Exercise —
Repeat the lines below exactly as written, please, from the line with "différents. Votre praticienne" to the line with "aux pieds, sur", both lines included, and no others.

Recorded information section start

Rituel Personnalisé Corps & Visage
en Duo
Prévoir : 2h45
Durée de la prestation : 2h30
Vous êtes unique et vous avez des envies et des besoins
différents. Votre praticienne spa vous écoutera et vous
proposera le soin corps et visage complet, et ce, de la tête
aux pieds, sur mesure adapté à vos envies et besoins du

Recorded information section end
Recorded information section start

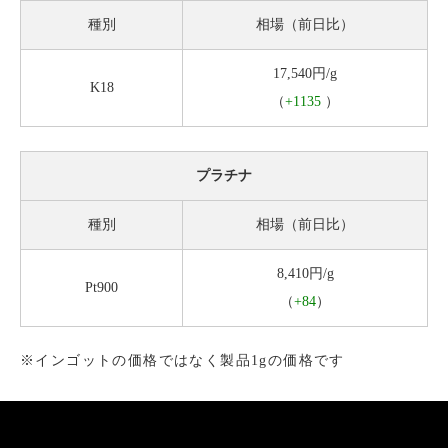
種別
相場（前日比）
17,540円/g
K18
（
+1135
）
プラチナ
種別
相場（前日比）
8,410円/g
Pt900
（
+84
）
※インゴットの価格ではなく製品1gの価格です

Recorded information section end
Recorded information section start

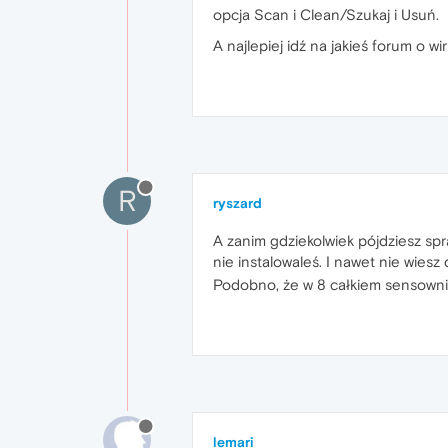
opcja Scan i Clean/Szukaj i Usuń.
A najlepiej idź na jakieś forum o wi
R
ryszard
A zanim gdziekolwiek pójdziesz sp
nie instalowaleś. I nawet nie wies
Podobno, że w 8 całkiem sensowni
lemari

Recorded information section end

Solution for this exercise —
différents. Votre praticienne spa vous écoutera et vous
proposera le soin corps et visage complet, et ce, de la tête
aux pieds, sur mesure adapté à vos envies et besoins du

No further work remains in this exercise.